Isolate every line in the data with the string "Acrylfarben" and copy it.

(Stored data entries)
★ ★ ★
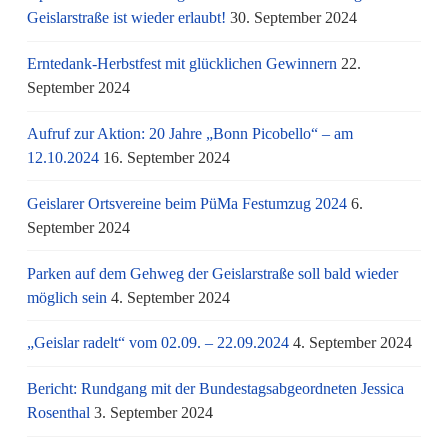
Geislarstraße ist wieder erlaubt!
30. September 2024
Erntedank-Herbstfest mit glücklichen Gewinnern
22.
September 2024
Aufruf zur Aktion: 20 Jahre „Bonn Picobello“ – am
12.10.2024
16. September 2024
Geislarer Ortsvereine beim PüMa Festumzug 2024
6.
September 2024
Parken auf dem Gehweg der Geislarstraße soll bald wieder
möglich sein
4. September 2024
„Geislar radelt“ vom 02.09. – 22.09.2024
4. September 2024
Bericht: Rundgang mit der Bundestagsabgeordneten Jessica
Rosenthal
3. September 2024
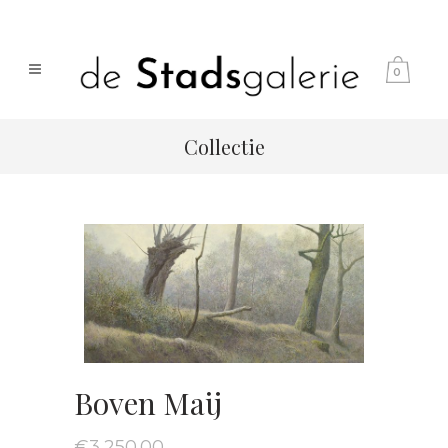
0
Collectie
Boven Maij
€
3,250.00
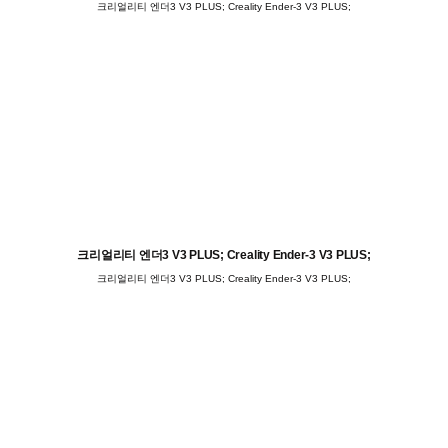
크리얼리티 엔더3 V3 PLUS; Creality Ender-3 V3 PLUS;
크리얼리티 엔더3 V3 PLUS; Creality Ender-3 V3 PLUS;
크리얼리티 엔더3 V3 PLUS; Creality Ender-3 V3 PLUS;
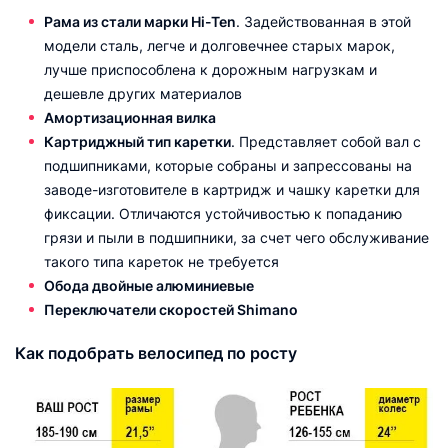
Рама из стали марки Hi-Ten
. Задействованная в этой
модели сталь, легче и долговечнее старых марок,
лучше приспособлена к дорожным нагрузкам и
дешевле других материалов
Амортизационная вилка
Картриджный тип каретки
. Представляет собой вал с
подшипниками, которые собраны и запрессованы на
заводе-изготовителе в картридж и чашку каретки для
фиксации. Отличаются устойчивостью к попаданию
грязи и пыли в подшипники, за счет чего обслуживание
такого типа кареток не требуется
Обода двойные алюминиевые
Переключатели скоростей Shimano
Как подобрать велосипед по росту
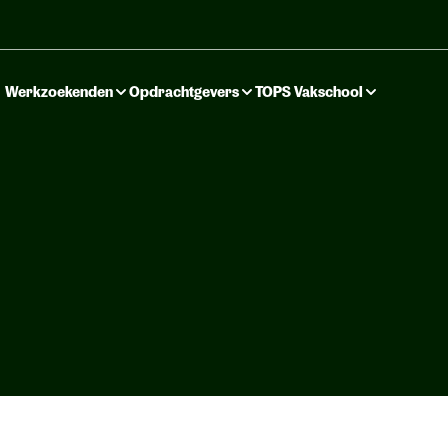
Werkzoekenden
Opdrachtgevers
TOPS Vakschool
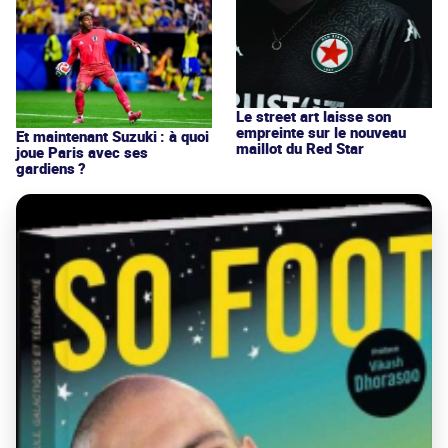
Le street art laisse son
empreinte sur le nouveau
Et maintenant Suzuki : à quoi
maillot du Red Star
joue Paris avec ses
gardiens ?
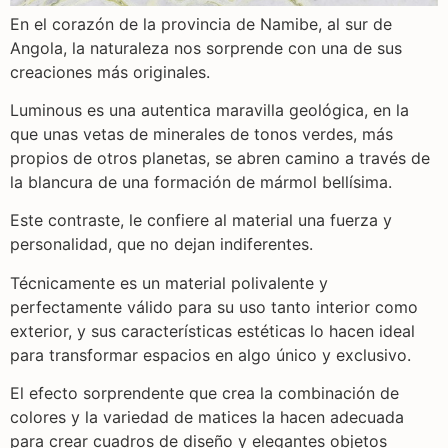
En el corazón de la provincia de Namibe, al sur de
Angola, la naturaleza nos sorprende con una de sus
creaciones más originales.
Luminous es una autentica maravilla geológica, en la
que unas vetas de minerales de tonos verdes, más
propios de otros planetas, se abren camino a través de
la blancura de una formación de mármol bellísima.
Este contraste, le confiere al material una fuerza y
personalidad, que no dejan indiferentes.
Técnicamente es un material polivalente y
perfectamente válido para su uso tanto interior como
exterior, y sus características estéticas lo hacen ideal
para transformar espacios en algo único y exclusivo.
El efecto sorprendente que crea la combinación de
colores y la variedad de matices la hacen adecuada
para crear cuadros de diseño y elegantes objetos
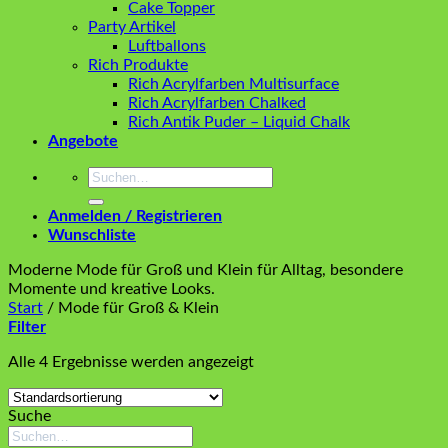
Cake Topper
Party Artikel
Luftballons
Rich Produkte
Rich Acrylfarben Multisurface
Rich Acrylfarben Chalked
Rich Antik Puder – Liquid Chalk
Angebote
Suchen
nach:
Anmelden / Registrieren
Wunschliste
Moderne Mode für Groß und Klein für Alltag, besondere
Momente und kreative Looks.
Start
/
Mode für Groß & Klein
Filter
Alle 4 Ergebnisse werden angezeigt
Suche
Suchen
★ ★ ★
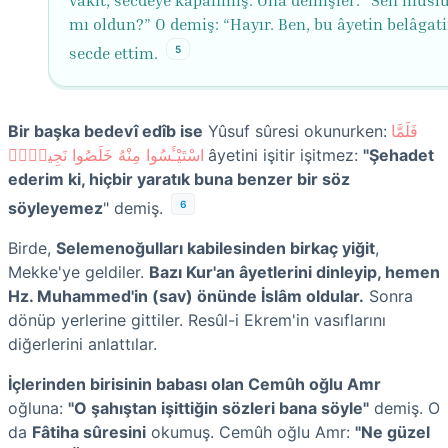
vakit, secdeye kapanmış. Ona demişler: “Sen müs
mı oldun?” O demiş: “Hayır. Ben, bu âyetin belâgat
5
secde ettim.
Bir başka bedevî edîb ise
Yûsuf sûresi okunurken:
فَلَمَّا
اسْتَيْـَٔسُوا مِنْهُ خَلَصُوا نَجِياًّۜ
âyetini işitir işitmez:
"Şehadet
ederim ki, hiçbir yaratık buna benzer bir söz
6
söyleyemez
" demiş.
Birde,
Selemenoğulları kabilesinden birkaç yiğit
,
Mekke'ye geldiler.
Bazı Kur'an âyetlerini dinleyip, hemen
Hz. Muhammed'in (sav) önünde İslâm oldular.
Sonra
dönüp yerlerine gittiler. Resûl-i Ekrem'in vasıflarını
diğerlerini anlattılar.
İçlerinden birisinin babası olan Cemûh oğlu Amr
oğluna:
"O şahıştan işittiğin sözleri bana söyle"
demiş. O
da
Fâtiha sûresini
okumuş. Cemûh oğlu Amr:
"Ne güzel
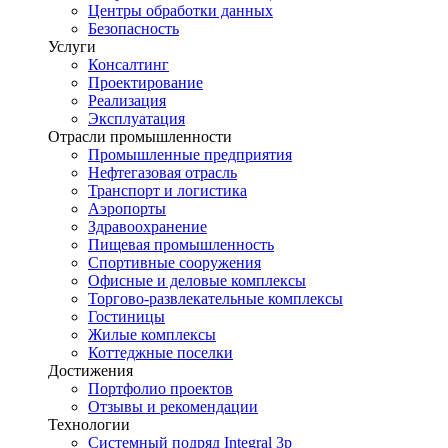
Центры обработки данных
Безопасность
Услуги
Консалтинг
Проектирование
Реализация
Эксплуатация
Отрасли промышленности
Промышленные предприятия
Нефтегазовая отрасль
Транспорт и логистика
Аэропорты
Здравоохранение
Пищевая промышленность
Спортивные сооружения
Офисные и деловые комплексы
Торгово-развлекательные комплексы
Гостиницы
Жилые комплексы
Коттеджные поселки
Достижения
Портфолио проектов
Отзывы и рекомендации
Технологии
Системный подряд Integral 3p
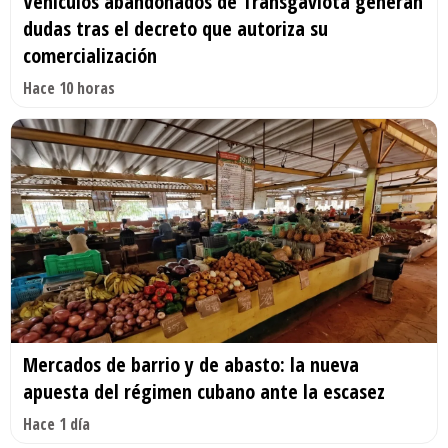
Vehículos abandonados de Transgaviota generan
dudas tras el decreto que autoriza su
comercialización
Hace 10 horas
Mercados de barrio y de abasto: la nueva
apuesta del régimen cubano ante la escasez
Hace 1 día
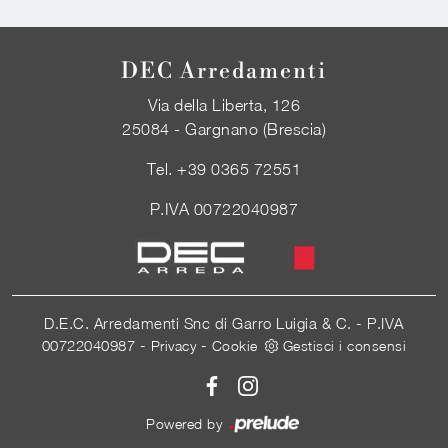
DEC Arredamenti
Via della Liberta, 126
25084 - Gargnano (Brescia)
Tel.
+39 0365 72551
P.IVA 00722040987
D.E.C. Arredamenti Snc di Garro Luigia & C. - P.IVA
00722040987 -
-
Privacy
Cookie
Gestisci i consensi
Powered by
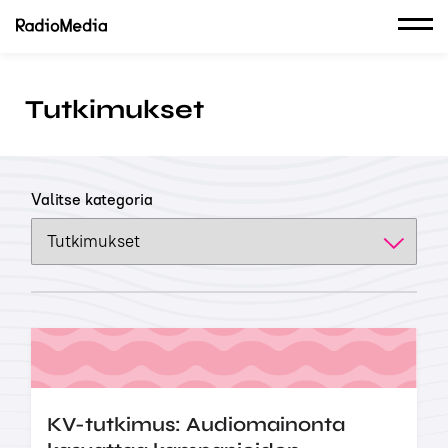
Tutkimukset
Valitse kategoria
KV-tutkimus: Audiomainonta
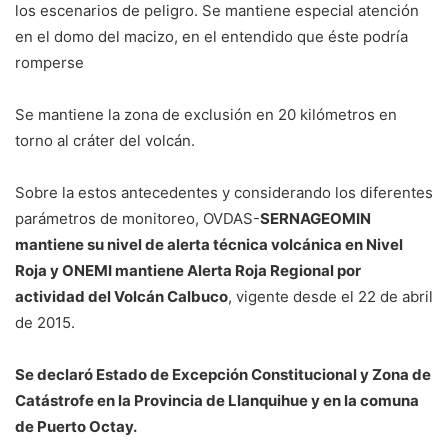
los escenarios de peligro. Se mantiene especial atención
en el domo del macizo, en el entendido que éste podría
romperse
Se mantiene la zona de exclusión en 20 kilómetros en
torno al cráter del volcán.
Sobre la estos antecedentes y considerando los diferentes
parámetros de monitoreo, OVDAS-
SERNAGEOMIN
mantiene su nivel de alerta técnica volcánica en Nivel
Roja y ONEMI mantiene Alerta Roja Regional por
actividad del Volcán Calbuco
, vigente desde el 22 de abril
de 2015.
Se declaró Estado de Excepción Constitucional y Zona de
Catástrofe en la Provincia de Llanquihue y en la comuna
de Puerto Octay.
★ ★ ★
• _RESPONSE BELOW_:
Rich Acrylfarben Multisurface
Rich Acrylfarben Chalked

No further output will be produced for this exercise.